── Exercise data ──

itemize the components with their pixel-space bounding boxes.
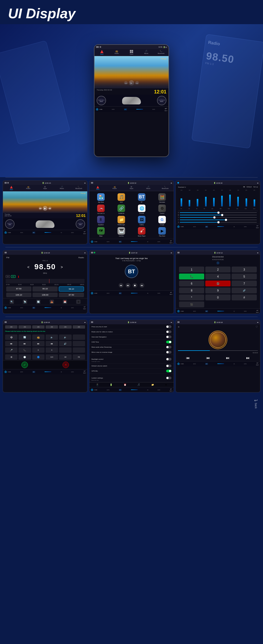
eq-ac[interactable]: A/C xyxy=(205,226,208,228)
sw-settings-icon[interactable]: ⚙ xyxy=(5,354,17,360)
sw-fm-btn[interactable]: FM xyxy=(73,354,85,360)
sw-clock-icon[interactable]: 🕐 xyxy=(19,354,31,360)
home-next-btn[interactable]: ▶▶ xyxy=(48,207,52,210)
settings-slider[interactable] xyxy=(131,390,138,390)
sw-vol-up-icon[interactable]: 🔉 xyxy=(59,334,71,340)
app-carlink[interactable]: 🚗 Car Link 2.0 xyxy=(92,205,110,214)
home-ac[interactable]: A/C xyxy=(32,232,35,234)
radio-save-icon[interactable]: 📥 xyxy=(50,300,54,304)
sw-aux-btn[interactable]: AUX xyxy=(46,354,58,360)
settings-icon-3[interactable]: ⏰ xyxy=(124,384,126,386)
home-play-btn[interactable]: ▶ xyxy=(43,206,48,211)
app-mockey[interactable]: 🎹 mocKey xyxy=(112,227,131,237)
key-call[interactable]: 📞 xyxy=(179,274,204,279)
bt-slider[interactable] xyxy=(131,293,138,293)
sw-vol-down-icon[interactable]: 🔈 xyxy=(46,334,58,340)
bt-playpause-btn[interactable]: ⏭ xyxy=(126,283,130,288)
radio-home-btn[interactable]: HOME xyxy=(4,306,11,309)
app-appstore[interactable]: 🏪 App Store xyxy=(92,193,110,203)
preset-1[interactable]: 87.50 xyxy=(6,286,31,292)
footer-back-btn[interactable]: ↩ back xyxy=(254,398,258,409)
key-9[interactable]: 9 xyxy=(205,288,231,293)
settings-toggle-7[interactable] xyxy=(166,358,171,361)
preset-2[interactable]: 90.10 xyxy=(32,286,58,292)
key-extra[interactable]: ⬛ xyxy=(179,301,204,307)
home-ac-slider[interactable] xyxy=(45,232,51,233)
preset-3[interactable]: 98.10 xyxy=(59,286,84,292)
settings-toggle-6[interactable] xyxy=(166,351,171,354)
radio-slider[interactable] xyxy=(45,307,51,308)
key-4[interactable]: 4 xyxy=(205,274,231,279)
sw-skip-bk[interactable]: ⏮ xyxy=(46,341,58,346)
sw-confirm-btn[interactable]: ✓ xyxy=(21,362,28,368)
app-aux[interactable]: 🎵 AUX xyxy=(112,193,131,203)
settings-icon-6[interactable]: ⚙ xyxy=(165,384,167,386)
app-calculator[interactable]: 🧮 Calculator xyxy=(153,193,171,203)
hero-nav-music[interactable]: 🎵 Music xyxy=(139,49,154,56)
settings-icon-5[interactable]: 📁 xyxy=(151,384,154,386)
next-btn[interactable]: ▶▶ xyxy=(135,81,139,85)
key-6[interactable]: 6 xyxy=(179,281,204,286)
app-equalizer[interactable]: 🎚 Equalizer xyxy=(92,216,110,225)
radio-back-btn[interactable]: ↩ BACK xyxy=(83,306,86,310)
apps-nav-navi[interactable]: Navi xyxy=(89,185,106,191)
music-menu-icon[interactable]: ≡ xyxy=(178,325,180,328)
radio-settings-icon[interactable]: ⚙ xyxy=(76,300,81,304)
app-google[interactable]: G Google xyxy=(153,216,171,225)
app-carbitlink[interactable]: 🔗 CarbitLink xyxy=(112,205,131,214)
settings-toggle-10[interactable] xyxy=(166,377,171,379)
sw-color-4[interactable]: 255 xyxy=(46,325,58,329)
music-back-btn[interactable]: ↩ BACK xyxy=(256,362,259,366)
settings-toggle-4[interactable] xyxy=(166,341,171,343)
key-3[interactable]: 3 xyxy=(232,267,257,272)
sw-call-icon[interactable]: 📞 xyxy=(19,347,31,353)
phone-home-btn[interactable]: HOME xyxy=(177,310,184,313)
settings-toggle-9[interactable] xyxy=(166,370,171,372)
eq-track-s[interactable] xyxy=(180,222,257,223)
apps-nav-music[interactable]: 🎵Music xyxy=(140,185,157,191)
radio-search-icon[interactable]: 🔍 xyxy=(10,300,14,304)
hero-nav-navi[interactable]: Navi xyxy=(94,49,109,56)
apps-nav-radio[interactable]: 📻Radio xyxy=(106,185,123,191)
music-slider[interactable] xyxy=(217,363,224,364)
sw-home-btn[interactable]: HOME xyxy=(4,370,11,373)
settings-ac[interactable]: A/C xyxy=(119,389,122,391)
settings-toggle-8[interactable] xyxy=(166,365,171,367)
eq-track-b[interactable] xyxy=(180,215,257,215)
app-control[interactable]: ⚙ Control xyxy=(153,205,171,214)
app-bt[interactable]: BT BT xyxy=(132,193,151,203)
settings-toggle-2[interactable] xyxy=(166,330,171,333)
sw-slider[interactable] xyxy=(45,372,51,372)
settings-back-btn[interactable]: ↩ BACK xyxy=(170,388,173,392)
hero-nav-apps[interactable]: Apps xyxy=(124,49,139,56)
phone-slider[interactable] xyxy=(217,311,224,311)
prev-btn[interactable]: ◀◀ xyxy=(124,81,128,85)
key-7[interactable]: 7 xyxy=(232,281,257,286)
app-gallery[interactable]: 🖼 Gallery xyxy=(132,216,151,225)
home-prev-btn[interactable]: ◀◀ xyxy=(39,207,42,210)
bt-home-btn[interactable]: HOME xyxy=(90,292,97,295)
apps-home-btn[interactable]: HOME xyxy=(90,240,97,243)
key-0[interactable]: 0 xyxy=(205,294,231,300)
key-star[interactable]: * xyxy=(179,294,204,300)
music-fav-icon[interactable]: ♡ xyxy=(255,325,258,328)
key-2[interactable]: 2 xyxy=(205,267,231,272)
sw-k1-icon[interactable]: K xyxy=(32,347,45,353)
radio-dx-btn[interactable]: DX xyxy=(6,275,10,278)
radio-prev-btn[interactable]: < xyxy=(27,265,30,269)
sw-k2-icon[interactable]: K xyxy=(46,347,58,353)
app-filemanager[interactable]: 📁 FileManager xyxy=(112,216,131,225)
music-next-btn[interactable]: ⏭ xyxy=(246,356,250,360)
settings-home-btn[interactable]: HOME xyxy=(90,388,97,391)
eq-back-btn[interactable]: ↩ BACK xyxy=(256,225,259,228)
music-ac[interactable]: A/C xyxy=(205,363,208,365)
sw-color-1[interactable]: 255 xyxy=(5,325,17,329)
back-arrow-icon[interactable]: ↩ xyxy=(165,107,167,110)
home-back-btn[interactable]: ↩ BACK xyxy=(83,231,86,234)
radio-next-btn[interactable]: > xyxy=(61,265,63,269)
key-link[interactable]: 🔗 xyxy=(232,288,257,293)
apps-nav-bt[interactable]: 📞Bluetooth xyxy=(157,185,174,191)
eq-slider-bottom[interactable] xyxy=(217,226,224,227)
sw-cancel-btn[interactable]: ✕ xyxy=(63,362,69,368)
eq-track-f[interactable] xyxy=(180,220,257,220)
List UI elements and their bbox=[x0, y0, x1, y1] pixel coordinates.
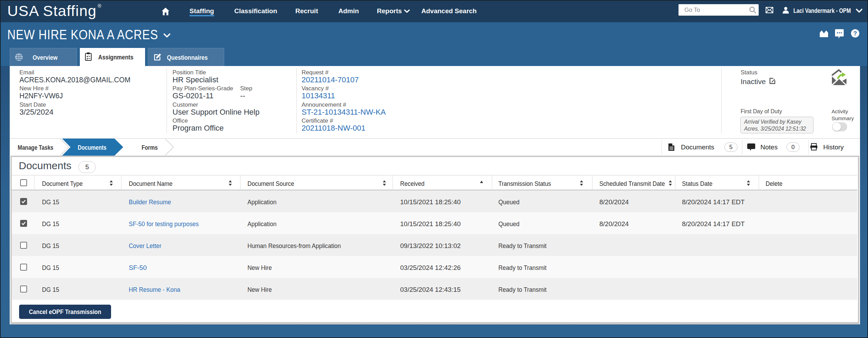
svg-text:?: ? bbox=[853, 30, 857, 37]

───

__Your instructions__: From the first line to the last, retype the data above exactly, but not its images.

__Answer area__:
itemize the components with their pixel-space bounding boxes.
eq-ac[interactable]: A/C xyxy=(205,226,208,228)
sw-settings-icon[interactable]: ⚙ xyxy=(5,354,17,360)
sw-fm-btn[interactable]: FM xyxy=(73,354,85,360)
sw-clock-icon[interactable]: 🕐 xyxy=(19,354,31,360)
home-next-btn[interactable]: ▶▶ xyxy=(48,207,52,210)
settings-slider[interactable] xyxy=(131,390,138,390)
sw-vol-up-icon[interactable]: 🔉 xyxy=(59,334,71,340)
app-carlink[interactable]: 🚗 Car Link 2.0 xyxy=(92,205,110,214)
home-ac[interactable]: A/C xyxy=(32,232,35,234)
radio-save-icon[interactable]: 📥 xyxy=(50,300,54,304)
sw-aux-btn[interactable]: AUX xyxy=(46,354,58,360)
settings-icon-3[interactable]: ⏰ xyxy=(124,384,126,386)
home-play-btn[interactable]: ▶ xyxy=(43,206,48,211)
app-mockey[interactable]: 🎹 mocKey xyxy=(112,227,131,237)
key-call[interactable]: 📞 xyxy=(179,274,204,279)
bt-slider[interactable] xyxy=(131,293,138,293)
sw-vol-down-icon[interactable]: 🔈 xyxy=(46,334,58,340)
bt-playpause-btn[interactable]: ⏭ xyxy=(126,283,130,288)
radio-home-btn[interactable]: HOME xyxy=(4,306,11,309)
app-appstore[interactable]: 🏪 App Store xyxy=(92,193,110,203)
preset-1[interactable]: 87.50 xyxy=(6,286,31,292)
footer-back-btn[interactable]: ↩ back xyxy=(254,398,258,409)
key-9[interactable]: 9 xyxy=(205,288,231,293)
settings-toggle-7[interactable] xyxy=(166,358,171,361)
preset-2[interactable]: 90.10 xyxy=(32,286,58,292)
key-extra[interactable]: ⬛ xyxy=(179,301,204,307)
home-ac-slider[interactable] xyxy=(45,232,51,233)
preset-3[interactable]: 98.10 xyxy=(59,286,84,292)
settings-toggle-6[interactable] xyxy=(166,351,171,354)
radio-slider[interactable] xyxy=(45,307,51,308)
key-4[interactable]: 4 xyxy=(205,274,231,279)
sw-skip-bk[interactable]: ⏮ xyxy=(46,341,58,346)
sw-confirm-btn[interactable]: ✓ xyxy=(21,362,28,368)
app-aux[interactable]: 🎵 AUX xyxy=(112,193,131,203)
settings-icon-6[interactable]: ⚙ xyxy=(165,384,167,386)
app-calculator[interactable]: 🧮 Calculator xyxy=(153,193,171,203)
hero-nav-music[interactable]: 🎵 Music xyxy=(139,49,154,56)
settings-icon-5[interactable]: 📁 xyxy=(151,384,154,386)
next-btn[interactable]: ▶▶ xyxy=(135,81,139,85)
key-6[interactable]: 6 xyxy=(179,281,204,286)
app-equalizer[interactable]: 🎚 Equalizer xyxy=(92,216,110,225)
radio-back-btn[interactable]: ↩ BACK xyxy=(83,306,86,310)
apps-nav-navi[interactable]: Navi xyxy=(89,185,106,191)
music-menu-icon[interactable]: ≡ xyxy=(178,325,180,328)
radio-settings-icon[interactable]: ⚙ xyxy=(76,300,81,304)
app-google[interactable]: G Google xyxy=(153,216,171,225)
app-carbitlink[interactable]: 🔗 CarbitLink xyxy=(112,205,131,214)
settings-toggle-10[interactable] xyxy=(166,377,171,379)
sw-color-4[interactable]: 255 xyxy=(46,325,58,329)
music-back-btn[interactable]: ↩ BACK xyxy=(256,362,259,366)
settings-toggle-4[interactable] xyxy=(166,341,171,343)
key-3[interactable]: 3 xyxy=(232,267,257,272)
sw-call-icon[interactable]: 📞 xyxy=(19,347,31,353)
phone-home-btn[interactable]: HOME xyxy=(177,310,184,313)
settings-toggle-9[interactable] xyxy=(166,370,171,372)
eq-track-s[interactable] xyxy=(180,222,257,223)
apps-nav-music[interactable]: 🎵Music xyxy=(140,185,157,191)
radio-search-icon[interactable]: 🔍 xyxy=(10,300,14,304)
hero-nav-navi[interactable]: Navi xyxy=(94,49,109,56)
apps-nav-radio[interactable]: 📻Radio xyxy=(106,185,123,191)
music-slider[interactable] xyxy=(217,363,224,364)
sw-home-btn[interactable]: HOME xyxy=(4,370,11,373)
settings-ac[interactable]: A/C xyxy=(119,389,122,391)
settings-toggle-8[interactable] xyxy=(166,365,171,367)
eq-track-b[interactable] xyxy=(180,215,257,215)
app-control[interactable]: ⚙ Control xyxy=(153,205,171,214)
app-bt[interactable]: BT BT xyxy=(132,193,151,203)
settings-toggle-2[interactable] xyxy=(166,330,171,333)
sw-slider[interactable] xyxy=(45,372,51,372)
settings-back-btn[interactable]: ↩ BACK xyxy=(170,388,173,392)
hero-nav-apps[interactable]: Apps xyxy=(124,49,139,56)
phone-slider[interactable] xyxy=(217,311,224,311)
prev-btn[interactable]: ◀◀ xyxy=(124,81,128,85)
key-7[interactable]: 7 xyxy=(232,281,257,286)
app-gallery[interactable]: 🖼 Gallery xyxy=(132,216,151,225)
home-prev-btn[interactable]: ◀◀ xyxy=(39,207,42,210)
bt-home-btn[interactable]: HOME xyxy=(90,292,97,295)
apps-home-btn[interactable]: HOME xyxy=(90,240,97,243)
key-0[interactable]: 0 xyxy=(205,294,231,300)
key-star[interactable]: * xyxy=(179,294,204,300)
music-fav-icon[interactable]: ♡ xyxy=(255,325,258,328)
key-2[interactable]: 2 xyxy=(205,267,231,272)
sw-k1-icon[interactable]: K xyxy=(32,347,45,353)
radio-dx-btn[interactable]: DX xyxy=(6,275,10,278)
radio-prev-btn[interactable]: < xyxy=(27,265,30,269)
sw-k2-icon[interactable]: K xyxy=(46,347,58,353)
app-filemanager[interactable]: 📁 FileManager xyxy=(112,216,131,225)
music-next-btn[interactable]: ⏭ xyxy=(246,356,250,360)
settings-home-btn[interactable]: HOME xyxy=(90,388,97,391)
eq-back-btn[interactable]: ↩ BACK xyxy=(256,225,259,228)
music-ac[interactable]: A/C xyxy=(205,363,208,365)
sw-color-1[interactable]: 255 xyxy=(5,325,17,329)
back-arrow-icon[interactable]: ↩ xyxy=(165,107,167,110)
home-back-btn[interactable]: ↩ BACK xyxy=(83,231,86,234)
radio-next-btn[interactable]: > xyxy=(61,265,63,269)
key-link[interactable]: 🔗 xyxy=(232,288,257,293)
apps-nav-bt[interactable]: 📞Bluetooth xyxy=(157,185,174,191)
eq-slider-bottom[interactable] xyxy=(217,226,224,227)
sw-cancel-btn[interactable]: ✕ xyxy=(63,362,69,368)
eq-track-f[interactable] xyxy=(180,220,257,220)
List UI elements and their bbox=[x0, y0, x1, y1] pixel coordinates.
svg-text:?: ? bbox=[853, 30, 857, 37]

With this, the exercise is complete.